A memory chip of a certain area costs about the same amount to produce, no matter how many bits it holds. Naturally, the more bits you can cram onto this chip, the cheaper the price per bit will be. Low cost is of the utmost importance in the world of memory.
Memory chip makers have shrunk the cost of a bit some nine orders of magnitude since the 1960s largely by shrinking the process, or “scaling” to increasingly tighter process geometries.
Flash has always been expected to reach a scaling limit. Over the past few generations technologists have developed new processes and have harnessed innovative materials to push scaling farther than it has gone before, but today we are approaching the point at which planar NAND just cannot any longer be shrunk.
The technology has progressed from the standard floating gate to a capped structure (pictured in this post’s graphic), since the constant shrinks have caused the undesirable capacitive coupling between the floating gates of adjacent cells to rival the desirable coupling between the control gate and the floating gate.
The capped cell was developed to solve this problem, but capped cells can only be shrunk to about 20nm, since the capping material limits how closely floating gates can be placed to one another.
To get past this some manufacturers have replaced the silicon-based gate dielectric (aka blocking dielectric – the dielectric between the control gate and the floating gate) with a high-k material that allows the two gates to be placed closer to each other while still maintaining a high enough desirable capacitance to do the trick.
Even this provides only a little more shrinkability. What happens after that?
In 2007 Toshiba presented a novel idea to move NAND even farther. Rather than try to continue shrinking the cell’s length and width, why not turn the NAND string on its side?
The way this is done will be covered in the following post.
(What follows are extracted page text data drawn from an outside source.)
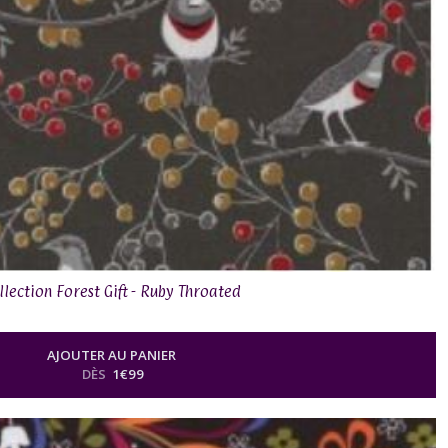
llection Forest Gift - Ruby Throated
AJOUTER AU PANIER
DÈS
1
€
99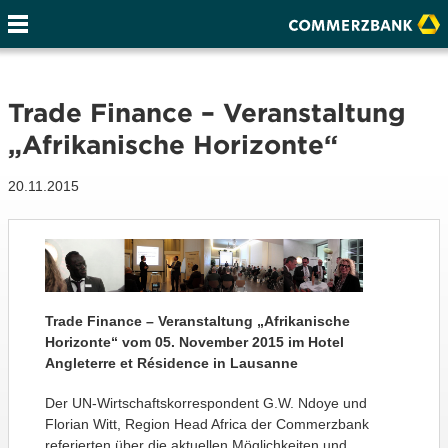
Trade Finance – Veranstaltung
„Afrikanische Horizonte“
20.11.2015
Trade Finance – Veranstaltung „Afrikanische
Horizonte“ vom 05. November 2015 im Hotel
Angleterre et Résidence in Lausanne
Der UN-Wirtschaftskorrespondent G.W. Ndoye und
Florian Witt, Region Head Africa der Commerzbank
referierten über die aktuellen Möglichkeiten und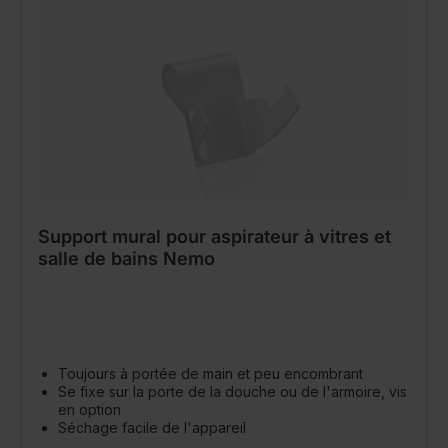
Support mural pour aspirateur à vitres et
salle de bains Nemo
Toujours à portée de main et peu encombrant
Se fixe sur la porte de la douche ou de l'armoire, vis
en option
Séchage facile de l'appareil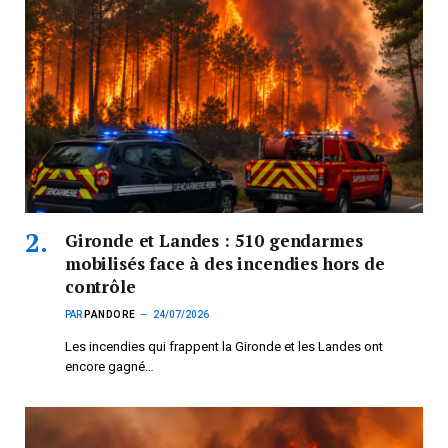
Gironde et Landes : 510 gendarmes
mobilisés face à des incendies hors de
contrôle
PAR
PANDORE
24/07/2026
Les incendies qui frappent la Gironde et les Landes ont
encore gagné…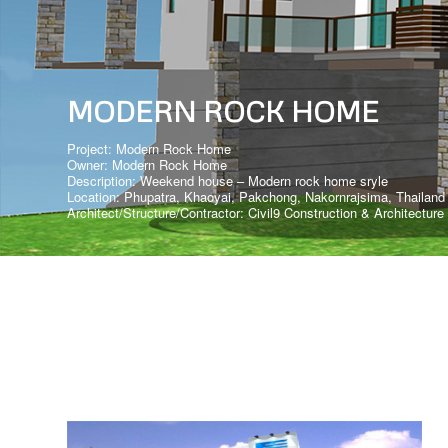
MODERN ROCK HOME
Project: Modern Rock Home
Owner: Modern Rock Home
Description: Weekend house – Modern rock home sryle
Location: Phupatra, Khaoyai, Pakchong, Nakornrajsima, Thailand
Architect/Structure/Contractor: Civil9 Construction & Architecture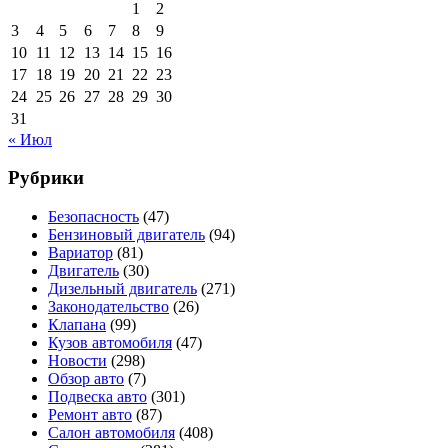
1
2
3
4
5
6
7
8
9
10
11
12
13
14
15
16
17
18
19
20
21
22
23
24
25
26
27
28
29
30
31
« Июл
Рубрики
Безопасность
(47)
Бензиновый двигатель
(94)
Вариатор
(81)
Двигатель
(30)
Дизельный двигатель
(271)
Законодательство
(26)
Клапана
(99)
Кузов автомобиля
(47)
Новости
(298)
Обзор авто
(7)
Подвеска авто
(301)
Ремонт авто
(87)
Салон автомобиля
(408)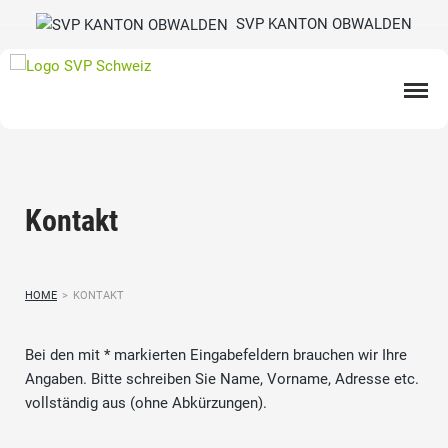
SVP KANTON OBWALDEN
Kontakt
HOME
>
KONTAKT
Bei den mit * markierten Eingabefeldern brauchen wir Ihre
Angaben. Bitte schreiben Sie Name, Vorname, Adresse etc.
vollständig aus (ohne Abkürzungen).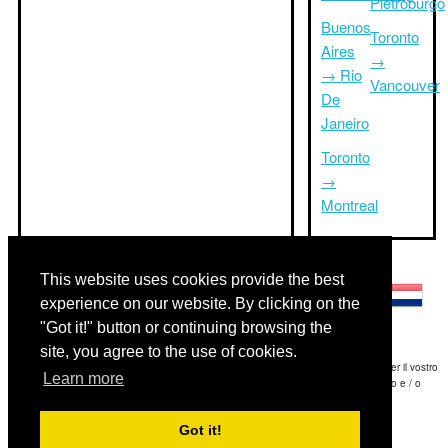
Pietroburgo
Buenos
Toronto
Aires
→
→ Rio
Vancouver
De
Janeiro
Toronto
→
Montreal
Altre lingue:
This website uses cookies provide the best
experience on our website. By clicking on the
"Got it!" button or continuing browsing the
site, you agree to the use of cookies.
Disclaimer: Le informazioni visualizzate su questo sito è la nostra migliore stima e per il vostro
Learn more
riferimento soltanto.Triptimeto.com non è responsabile di eventuali ritardi viaggio e / o
conseguenti danni provocato dalle informazioni fornite.
Got it!
Copyright 2015-2026
triptimeto.com
.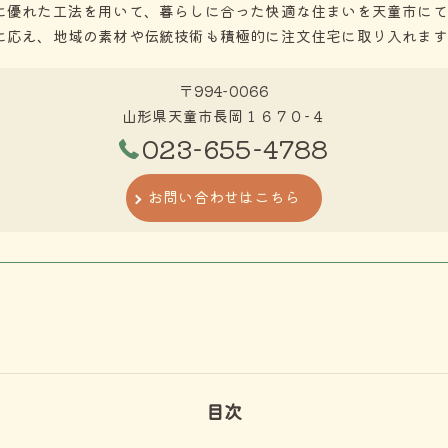
に優れた工法を用いて、暮らしに合った快適な住まいを天童市にて
に応え、地域の素材や伝統技術も積極的に注文住宅に取り入れます
〒994-0066
山形県天童市長岡１６７０−４
023-655-4788
お問い合わせはこちら
目次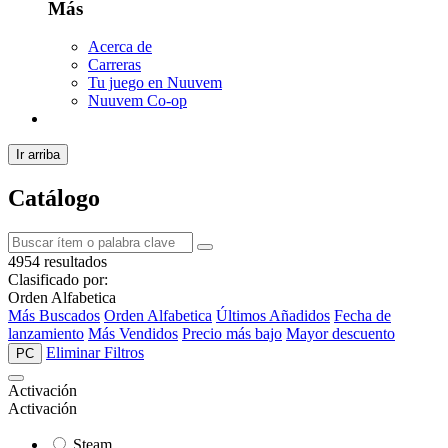
Más
Acerca de
Carreras
Tu juego en Nuuvem
Nuuvem Co-op
Ir arriba
Catálogo
4954 resultados
Clasificado por:
Orden Alfabetica
Más Buscados
Orden Alfabetica
Últimos Añadidos
Fecha de
lanzamiento
Más Vendidos
Precio más bajo
Mayor descuento
Eliminar Filtros
PC
Activación
Activación
Steam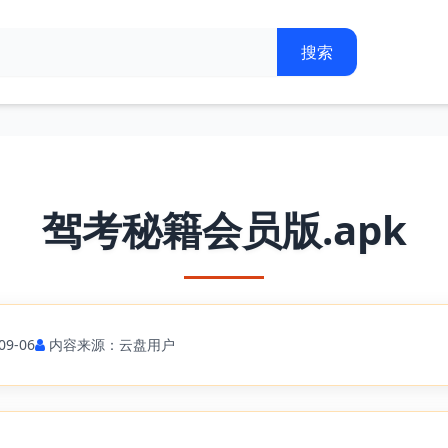
驾考秘籍会员版.apk
9-06
内容来源：云盘用户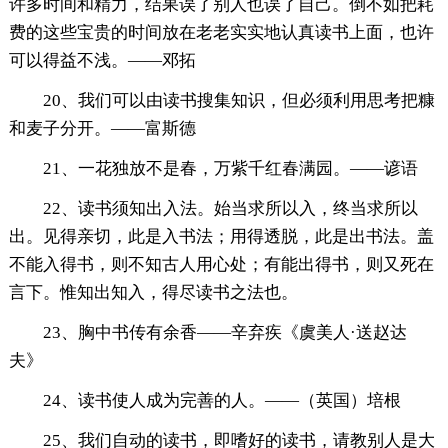
许多时间和精力，结果误了别人也误了自己。倒不如把耗
费的这些宝贵的时间放在老老实实地认真读书上面，也许
可以得益不浅。——邓拓
20、我们可以由读书搜集知识，但必须利用思考把糠
和麦子分开。——富斯德
21、一花独放不是春，万紫千红春满园。——谚语
22、读书须知出入法。始当求所以入，终当求所以
出。见得亲切，此是入书法；用得透脱，此是出书法。盖
不能入得书，则不知古人用心处；有能出得书，则又死在
言下。惟知出知入，得尽读书之法也。
23、胸中书传有余香——辛弃疾《虞美人·送赵达
夫》
24、读书使人成为完善的人。——（英国）培根
25、我们自动的读书，即嗜好的读书，请教别人是大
This post is a part of a series called What is 3D NAND? Why do we need it? How do they make it? that was published in weekly segments during the fourth quarter of 2013 on The Memory Guy blog. The different sections are listed below, with a hot link to each section.
- Why Do We Need 3D NAND?
- What Is a 3D NAND?
- Making a Vertical NAND String
- An Alternative Kind of Vertical 3D NAND String
- How Do You Access the Control Gates?
- Benefits of Charge Traps over Floating Gates
- How Do You Erase and Program 3D NAND?
- 3D NAND’s Impact on the Equipment Market
- Who Will Make It and When?
Click on any of the above links to learn more about 3D NAND technology.
Hi JimHandy,
The materials in your blog are really valuable to people who working in semi area, and I learned a lot from your blog in the case of flash knowledge.
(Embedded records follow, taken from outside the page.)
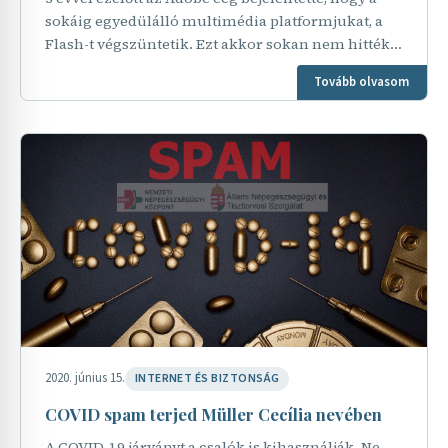
sokáig egyedülálló multimédia platformjukat, a
Flash-t végszüntetik. Ezt akkor sokan nem hitték
el, de ugyanúgy sokan várták. A Flash életének
Tovább olvasom
vége…
2020. június 15.
INTERNET ÉS BIZTONSÁG
COVID spam terjed Müller Cecília nevében
A COVID-19 járványt a csalók is kihasználják. Ne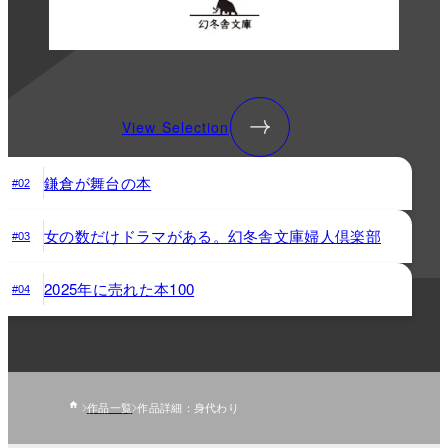
View Selection
鎌倉が舞台の本
#02
女の数だけドラマがある。幻冬舎文庫婦人倶楽部
#03
2025年に売れた本100
#04
作品一覧
作品詳細：身代わり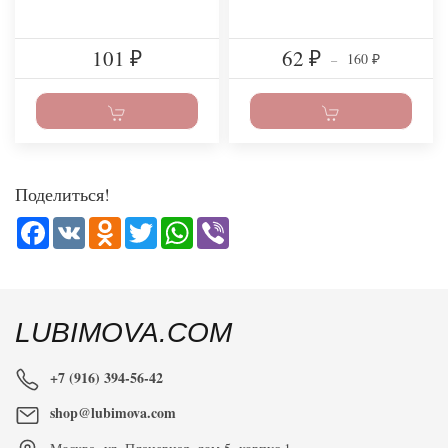
101
62
160
₽
₽
–
₽
Поделиться!
Facebook
VK
Odnoklassniki
Twitter
WhatsApp
Viber
LUBIMOVA.COM
+7 (916) 394-56-42
shop@lubimova.com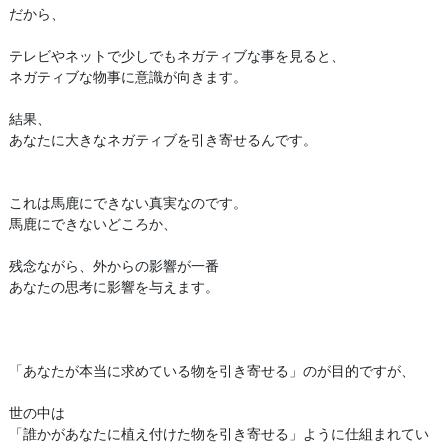
だから、
テレビやネットで少しでもネガティブな事を見ると、
ネガティブな物事に意識が向きます。
結果、
あなたに大きなネガティブを引き寄せるんです。
これは馬鹿にできない真実なのです。
馬鹿にできないどころか、
残念ながら、外からの影響が一番
あなたの思考に影響を与えます。
「あなたが本当に求めている物を引き寄せる」のが目的ですが、
世の中は
「誰かがあなたに植え付けた物を引き寄せる」ように仕組まれてい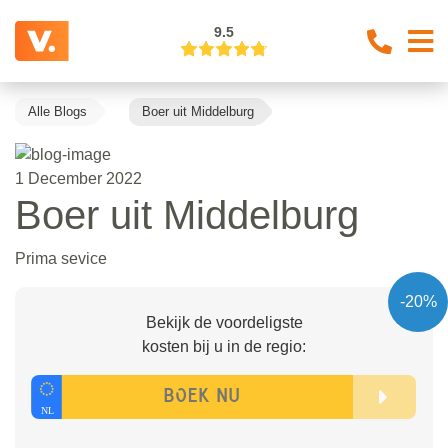
9.5
Alle Blogs
Boer uit Middelburg
1 December 2022
Boer uit Middelburg
Prima sevice
-20%
Bekijk de voordeligste
kosten bij u in de regio: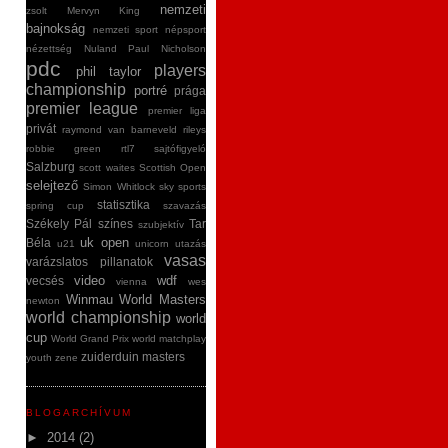
nemzeti
zsolt
Mervyn King
bajnokság
nemzeti sport
népsport
nézettség
Nuland
Paul Nicholson
pdc
players
phil taylor
championship
portré
prága
premier league
premier liga
privát
raymond van barneveld
rileys
robbie green
rtl7
sajtófigyeló
Salzburg
scott waites
Scottish Open
selejtező
Simon Whitlock
sky sports
statisztika
spring cup
szavazás
Székely Pál
színes
Tar
szubjektív
uk open
Béla
u21
unicorn
utazás
vasas
varázslatos pillanatok
video
wdf
vecsés
vienna
wes
Winmau World Masters
newton
world championship
world
cup
World Grand Prix
world matchplay
zuiderduin masters
youth
zene
BLOGARCHÍVUM
►
2014
(2)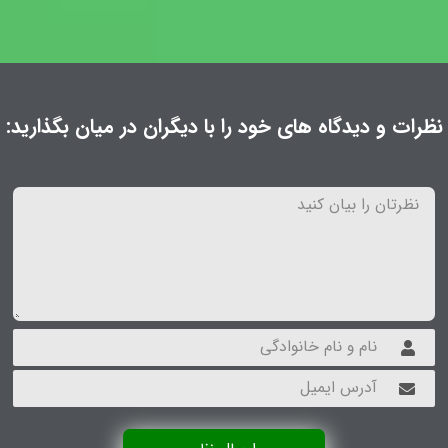
نظرات و دیدگاه های خود را با دیگران در میان بگذارید: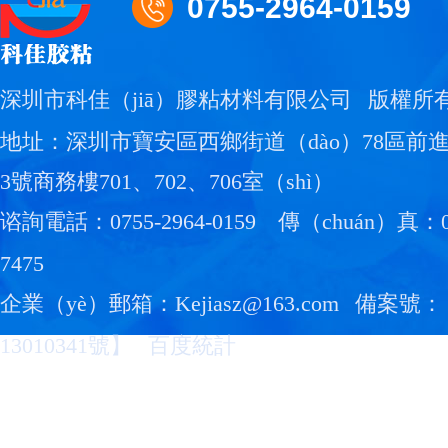
0755-2964-0159
深圳市科佳（jiā）膠粘材料有限公司
版權所
地址：深圳市寶安區西鄉街道（dào）78區前
3號商務樓701、702、706室（shì）
谘詢電話：0755-2964-0159
傳（chuán）真：07
7475
企業（yè）郵箱：Kejiasz@163.com
備案號：
13010341號
】
百度統計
And I would like to consult you a quesion, in the case of planar NAND flash, there is source and drain for each unit cell, so how about 3D NAND flash, it looks like no any source and drain any more for each unit cell, is it right?
Thanks,
Jun
Jun Fang,
Thanks for the compliment!
I will double-check with people who understand this better than I do, but I believe that there is no source or drain for most of the transistors in a planar NAND string. You might think of it more as a single transistor with 64 gates, all in a row.
I’ll double-check, though, in case I am wrong.
Jim
OK, I was wrong about that!
Planar NAND has source and drain implants, but 3D NAND does not.
I don’t really understand why, but I am told that undoped thin film transistors don’t need the implant because they are based upon a different kind of MOSFET.
You’re going to have to talk to someone smarter than me to find out more, I’m afraid!